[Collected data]
******************************

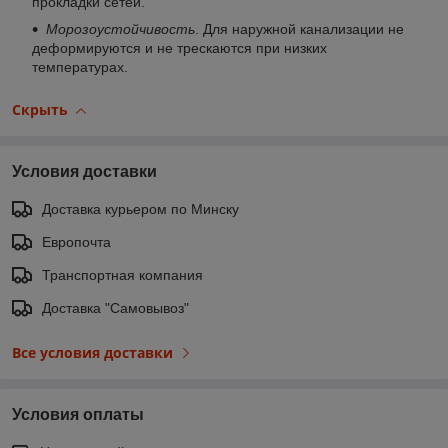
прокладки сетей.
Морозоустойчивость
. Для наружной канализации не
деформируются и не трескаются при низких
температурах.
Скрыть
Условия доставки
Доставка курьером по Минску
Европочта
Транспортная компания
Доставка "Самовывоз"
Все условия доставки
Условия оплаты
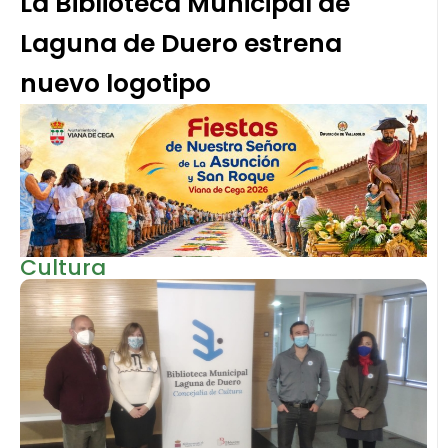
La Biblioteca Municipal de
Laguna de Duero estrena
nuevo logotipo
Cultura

******************************

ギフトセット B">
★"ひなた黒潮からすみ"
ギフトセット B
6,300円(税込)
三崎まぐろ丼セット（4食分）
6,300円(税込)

******************************

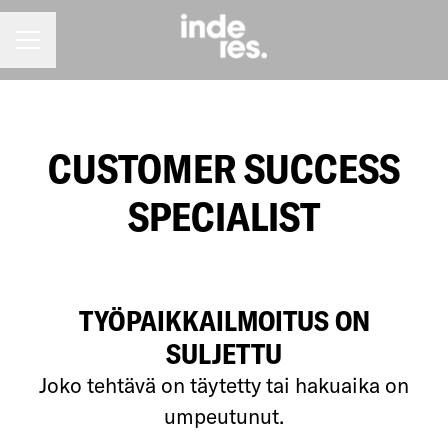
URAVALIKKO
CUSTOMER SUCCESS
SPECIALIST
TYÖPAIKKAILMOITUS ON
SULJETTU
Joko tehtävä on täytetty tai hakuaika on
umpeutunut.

******************************

**What is being asked**. What lines in the data above contain the word "Доставка"? Show them all.

**Answer to the problem**.
Доставка курьером по Минску
Доставка "Самовывоз"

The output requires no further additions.